Никогда доселе не выслеживал, не подслушивал, не подглядывал Бакутин, но сегодня…
С утра поехали с Лисицыным на ДНС. Лисицын не вдруг согласился на эту поездку, вывалил целый короб наиважнейших, неотложных дел, показал расписанный по часам день, но Бакутин оборвал недовольно - "хватит!" - и главный инженер сдался, поехал.

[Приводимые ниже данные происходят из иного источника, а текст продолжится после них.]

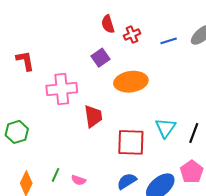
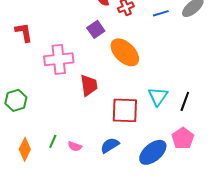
orange ellipse: (131, 82) -> (125, 52), turned 52
blue semicircle: (127, 181) -> (110, 145), moved

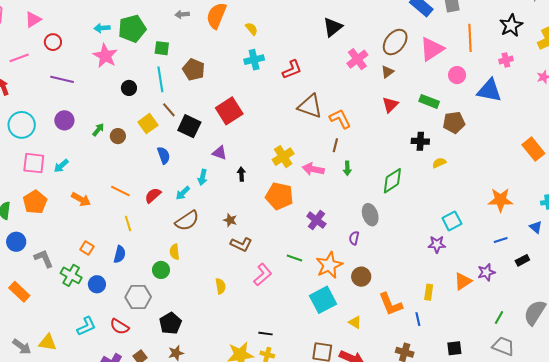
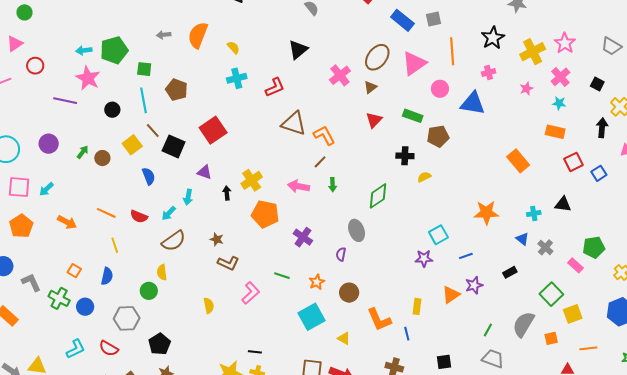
black triangle: (333, 27) -> (298, 50), moved
purple line: (62, 79) -> (65, 101), moved
brown line: (335, 145) -> (320, 162), turned 32
yellow cross: (283, 157) -> (252, 180), moved
red semicircle: (153, 195) -> (139, 216), turned -114
blue line: (501, 240) -> (466, 256), moved
orange star: (329, 265) -> (317, 282), size x0.6

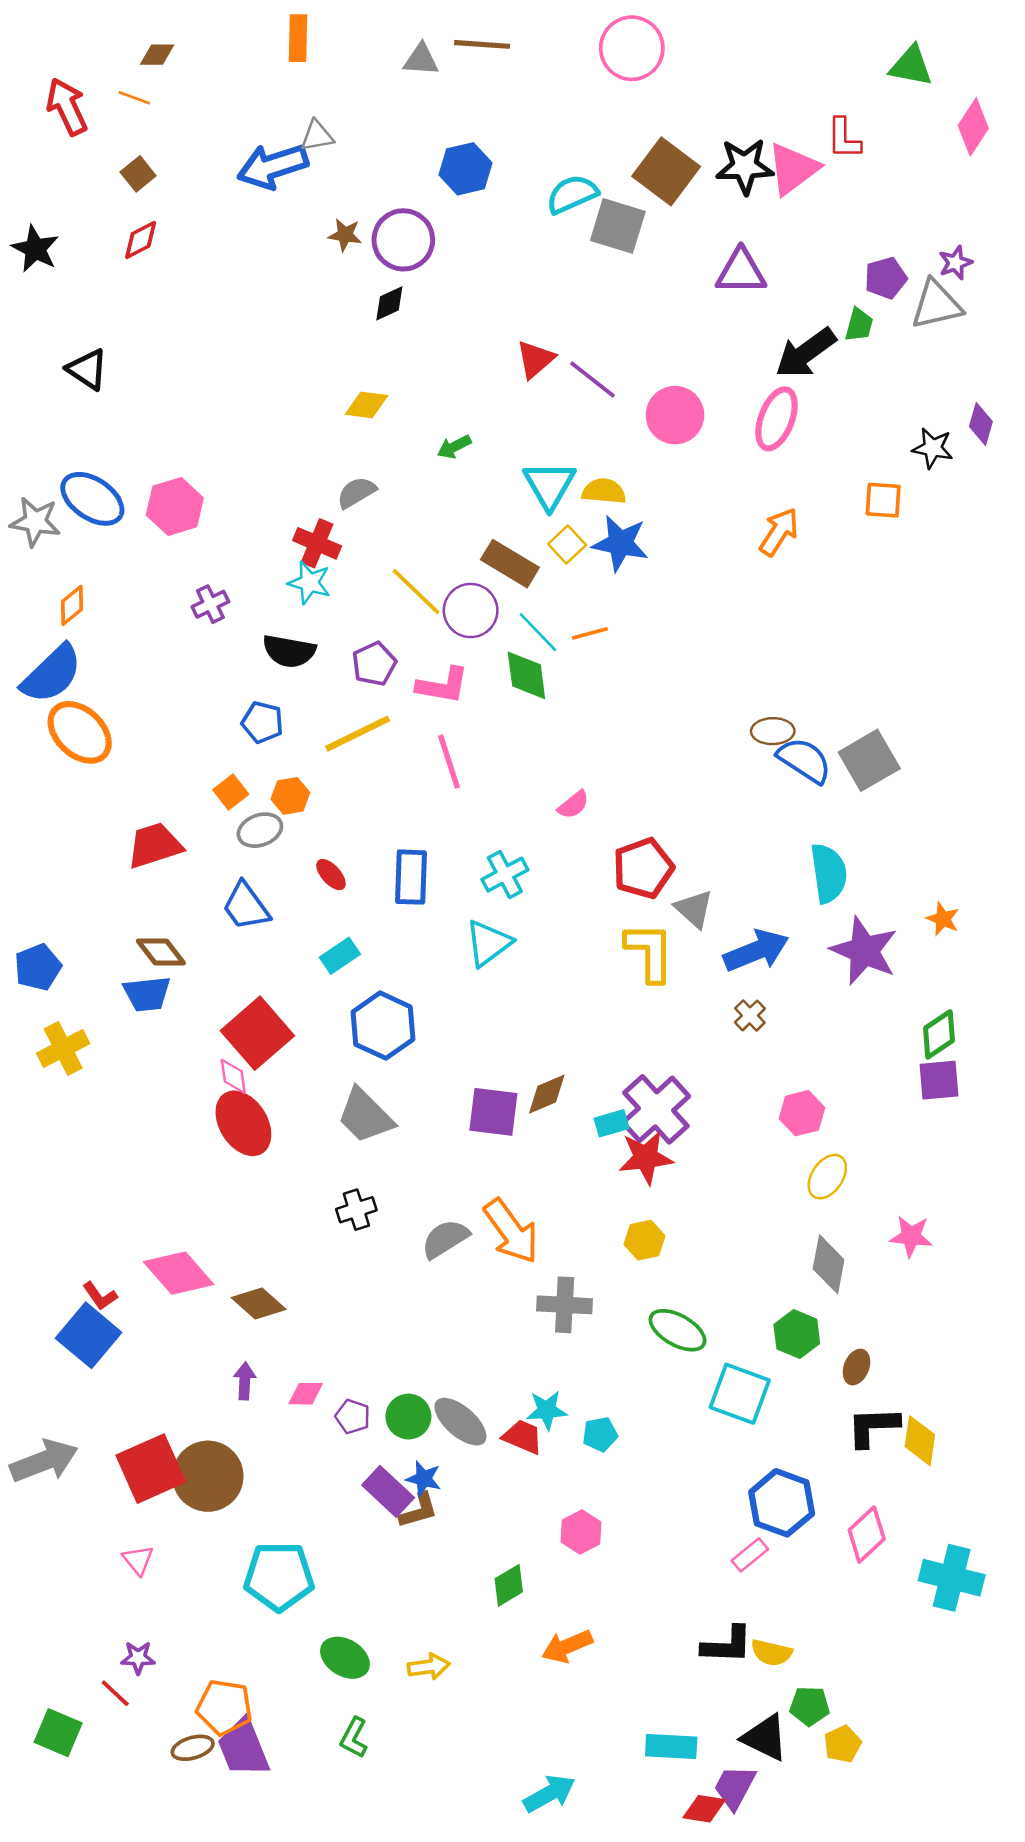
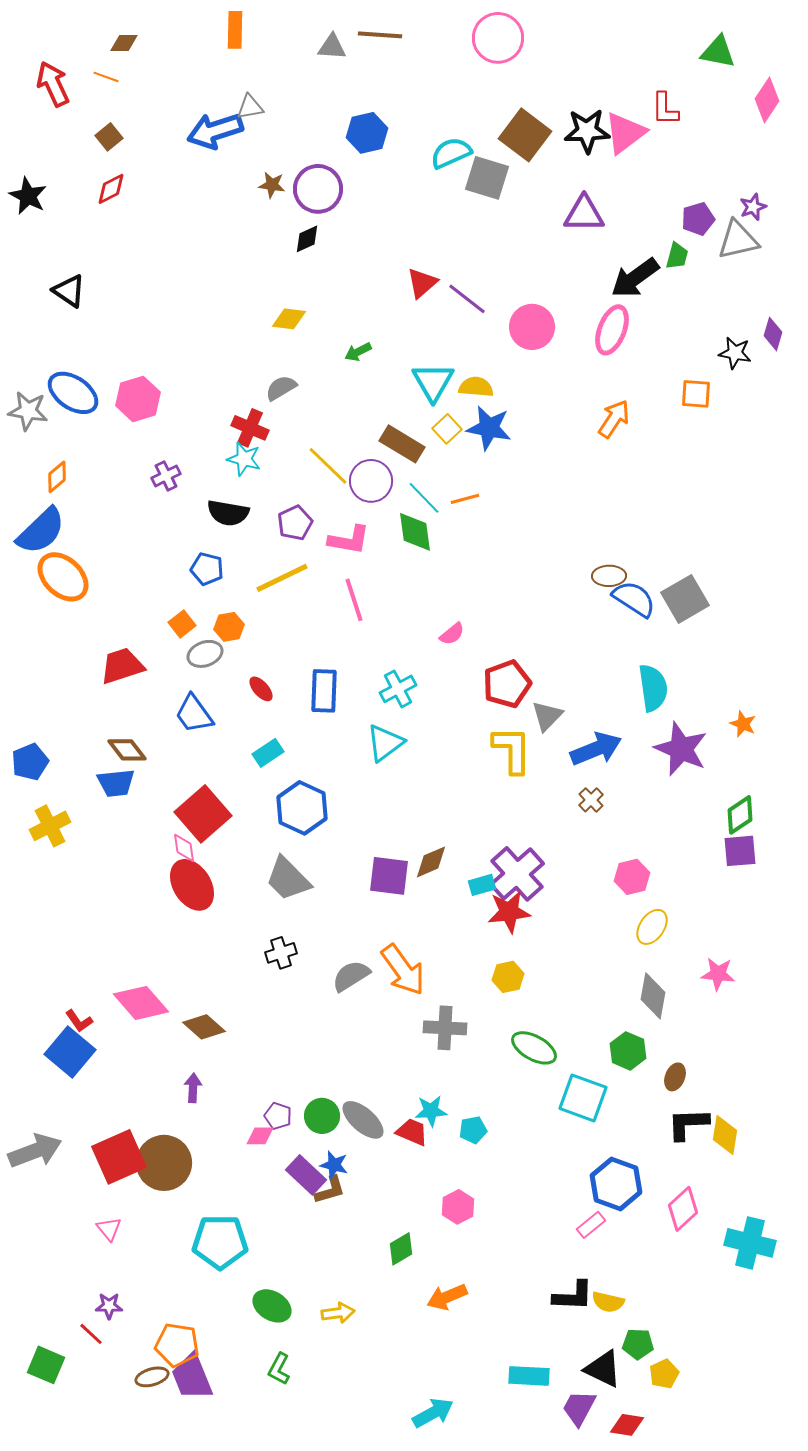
gray triangle: (694, 909) -> (547, 716), turned 32
pink diamond: (306, 1394) -> (260, 1136), moved
red diamond: (704, 1809) -> (627, 1425), moved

Давно подкинул Бакутин своему главному идею объединения на одной площадке кустовых и дожимных насосных станций. Расчеты доказывали: разумно, экономично, выгодно. Вдвое дешевле строительство, вдвое меньше обслуги, проще управление, словом - "все тридцать четыре удовольствия", как выразился Лисицын, закончив первичные расчеты. Но, кроме поддакивания, подхваливания и обещаний, ничего не делал, выжидая официального заключения головного научно-исследовательского института, куда давным-давно отправили предложение. Бакутин и сам понимал, что верней, надежней было бы эту идею пропустить через институтские ЭВМ, заручиться одобрением НИИ, разрешением главка, а уж потом экспериментировать. Но… ждать да догонять - не умел, не хотел, не мог. И объяснялось это не только характером. Турмаган рос с непостижимой, может быть, с недопустимой быстротой: в текущем, заканчивающемся четвертом году своего существования Турмаган одолеет уже четверть пути к заветному рубежу. В будущем году выйдет почти на середину. Все гуще становятся ряды промысловых и нагнетательных скважин. По одним выкачивают нефть из пластов, по другим гонят туда воду. Трубопроводы гигантскими тысячекилометровыми стальными сосудами вкривь и вкось прошили турмаганские болота. Добытую нефть предстояло отбить от подземных вод, обессолить, загнать в трубу, протянутую к перерабатывающему заводу. Одолеть этот великий путь сибирской нефти помогали тысячи сложных и мощных машин: насосные станции, установки для замера и поддержания пластового давления, и… все это росло, множилось в геометрической прогрессии, становясь трудноуправляемым, мешало дальнейшему стремительному взлету к фантастической высоте. Потому-то, не ожидая санкций и типовых проектов, надо было немедленно многочисленные разрозненные узлы этого неохватного хозяйства укрупнять, совмещать, автоматизировать, а стало быть - экспериментировать и рисковать.